On Wed, Aug 25, 2010 at 5:38 PM, Mathias Gaunard <mathias.gaunard@ens-lyon.org> wrote:
On 24/08/2010 17:11, Dean Michael Berris wrote:
1. Efficiently allocate space to contain a string being built from literals and variable length strings. 2. Be able to build/traverse the string lazily (i.e., it doesn't matter that the string is contiguous in memory as in the case of C-strings, or whether they are built/backed by a stream as in Haskell ByteString).
It seems to be what you're looking for is a range (or a slight refinement). I.e. an entity that can be iterated.
Almost... That's just one part of it.
Arrays, tuples, strings, vectors, lists, a pair of istream_iterator, a pair of pointers, a concatenation of ranges, a transformed range, etc. are all ranges.

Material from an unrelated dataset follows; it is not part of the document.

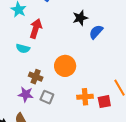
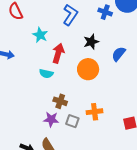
black star: (80, 18) -> (91, 42), moved
orange circle: (65, 66) -> (88, 69), moved
orange cross: (85, 97) -> (95, 112), moved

Indeed. However, I am looking for a means of representing a string -- a collection of characters on which you can implement algorithms on. They might as well be ranges, but things like pattern matching and templates (as in string templates, where you have placeholders and other things) can be applied to or used to generate them.
3. As much as possible be "automagically" network-safe (i.e. can be dealt with by Boost.Asio without having to do much acrobatics with it).
I suppose you'd have to linearize it. Sending it in multiple chunks would have different behaviour on different types of sockets.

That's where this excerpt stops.